(Saved entries)
========================================================================
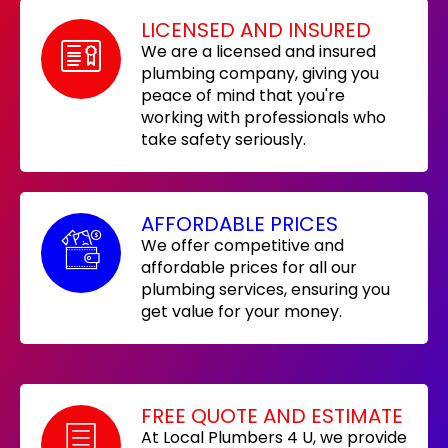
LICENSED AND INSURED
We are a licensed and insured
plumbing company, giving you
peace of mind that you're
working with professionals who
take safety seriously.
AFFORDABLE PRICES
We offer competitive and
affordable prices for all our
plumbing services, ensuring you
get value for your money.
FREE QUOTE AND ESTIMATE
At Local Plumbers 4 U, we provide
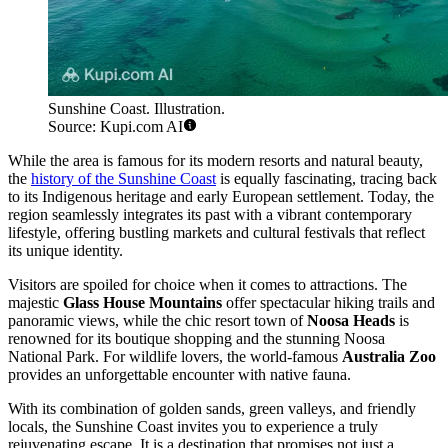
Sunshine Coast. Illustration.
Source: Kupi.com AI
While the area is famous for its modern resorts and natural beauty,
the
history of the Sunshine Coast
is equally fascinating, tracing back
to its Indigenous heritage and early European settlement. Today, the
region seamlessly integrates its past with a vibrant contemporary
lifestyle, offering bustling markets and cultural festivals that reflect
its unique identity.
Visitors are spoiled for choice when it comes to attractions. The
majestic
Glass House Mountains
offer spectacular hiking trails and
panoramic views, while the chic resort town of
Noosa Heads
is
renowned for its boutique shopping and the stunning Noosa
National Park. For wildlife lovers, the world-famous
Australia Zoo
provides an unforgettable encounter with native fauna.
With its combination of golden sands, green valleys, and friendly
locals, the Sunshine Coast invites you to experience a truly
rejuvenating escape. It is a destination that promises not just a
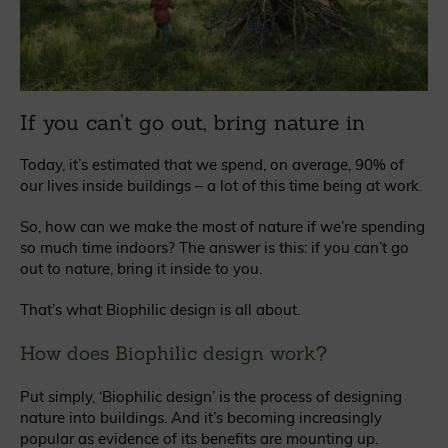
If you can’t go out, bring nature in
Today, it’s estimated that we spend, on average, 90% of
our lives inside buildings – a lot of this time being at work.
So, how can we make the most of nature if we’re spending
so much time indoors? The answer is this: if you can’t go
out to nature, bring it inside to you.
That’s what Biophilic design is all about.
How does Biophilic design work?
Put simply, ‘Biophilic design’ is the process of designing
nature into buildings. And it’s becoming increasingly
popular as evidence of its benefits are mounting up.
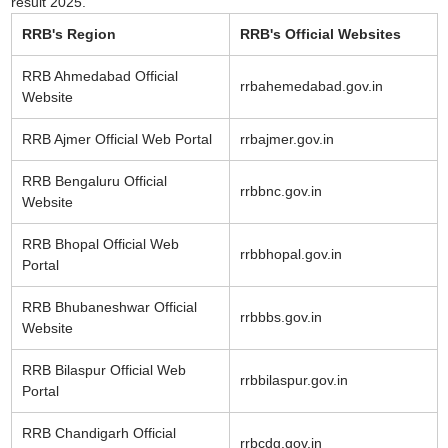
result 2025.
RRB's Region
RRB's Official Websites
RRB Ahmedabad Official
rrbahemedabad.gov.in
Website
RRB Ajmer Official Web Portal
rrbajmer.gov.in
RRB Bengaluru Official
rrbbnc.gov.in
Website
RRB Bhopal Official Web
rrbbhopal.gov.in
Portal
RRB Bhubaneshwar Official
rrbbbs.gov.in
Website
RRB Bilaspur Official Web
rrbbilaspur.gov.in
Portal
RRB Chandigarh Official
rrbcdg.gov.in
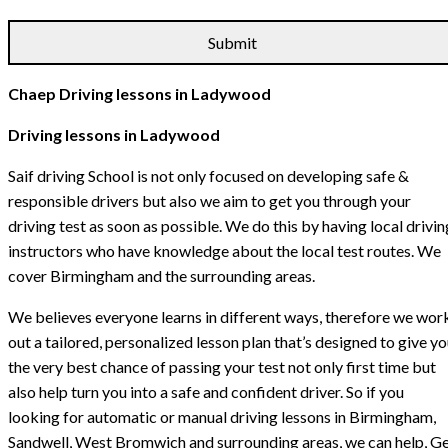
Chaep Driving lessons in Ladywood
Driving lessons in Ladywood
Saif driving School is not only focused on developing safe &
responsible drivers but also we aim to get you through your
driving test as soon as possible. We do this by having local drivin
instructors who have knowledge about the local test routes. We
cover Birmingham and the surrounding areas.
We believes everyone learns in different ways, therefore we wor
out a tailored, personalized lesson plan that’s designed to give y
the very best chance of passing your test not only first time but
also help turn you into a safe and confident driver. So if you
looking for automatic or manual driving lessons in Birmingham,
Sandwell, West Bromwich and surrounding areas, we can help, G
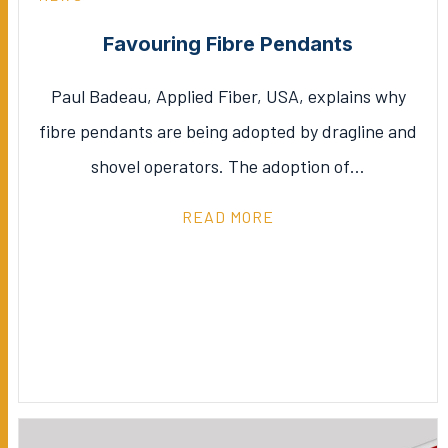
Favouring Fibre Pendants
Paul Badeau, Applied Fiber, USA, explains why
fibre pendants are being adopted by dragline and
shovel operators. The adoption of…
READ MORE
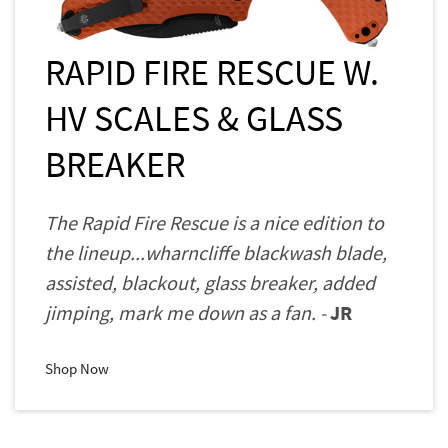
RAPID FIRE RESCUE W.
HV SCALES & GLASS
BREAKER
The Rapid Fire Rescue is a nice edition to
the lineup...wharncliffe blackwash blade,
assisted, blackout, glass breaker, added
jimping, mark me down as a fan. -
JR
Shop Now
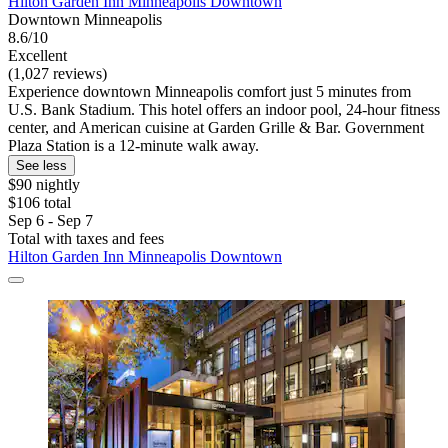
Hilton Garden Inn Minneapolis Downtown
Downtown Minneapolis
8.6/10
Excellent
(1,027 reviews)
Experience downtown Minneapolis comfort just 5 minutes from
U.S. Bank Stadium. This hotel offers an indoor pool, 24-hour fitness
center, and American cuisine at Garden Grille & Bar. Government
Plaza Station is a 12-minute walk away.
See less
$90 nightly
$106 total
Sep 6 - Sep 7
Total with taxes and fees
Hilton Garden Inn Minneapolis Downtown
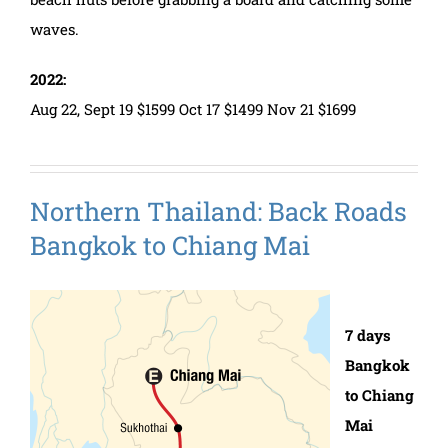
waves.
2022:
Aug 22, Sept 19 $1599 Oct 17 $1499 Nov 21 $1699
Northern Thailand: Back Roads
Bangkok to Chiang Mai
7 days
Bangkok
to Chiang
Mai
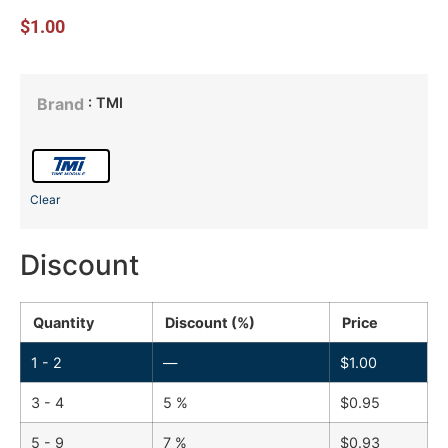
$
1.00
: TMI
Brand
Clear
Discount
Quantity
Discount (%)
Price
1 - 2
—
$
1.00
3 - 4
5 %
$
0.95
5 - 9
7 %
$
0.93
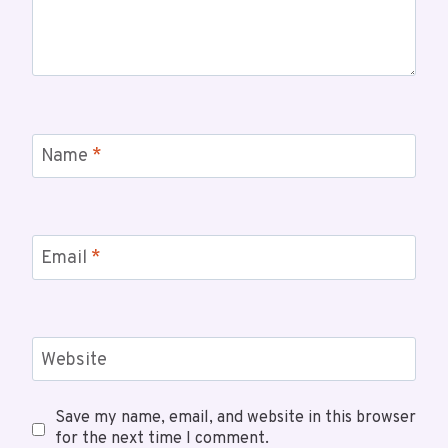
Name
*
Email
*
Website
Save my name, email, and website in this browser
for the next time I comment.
========================================================================
What is being asked |
Exactly the lines above from the one that contains "RRB's Official Websites" down to the one that contains "cover Birmingham and the surrounding areas." are to be output, both ends kept and pictures omitted.

Exercise result |
RRB's Official Websites
RRB Ahmedabad Official
rrbahemedabad.gov.in
Website
RRB Ajmer Official Web Portal
rrbajmer.gov.in
RRB Bengaluru Official
rrbbnc.gov.in
Website
RRB Bhopal Official Web
rrbbhopal.gov.in
Portal
RRB Bhubaneshwar Official
rrbbbs.gov.in
Website
RRB Bilaspur Official Web
rrbbilaspur.gov.in
Portal
RRB Chandigarh Official
rrbcdg.gov.in
Chaep Driving lessons in Ladywood
Driving lessons in Ladywood
Saif driving School is not only focused on developing safe &
responsible drivers but also we aim to get you through your
driving test as soon as possible. We do this by having local drivin
instructors who have knowledge about the local test routes. We
cover Birmingham and the surrounding areas.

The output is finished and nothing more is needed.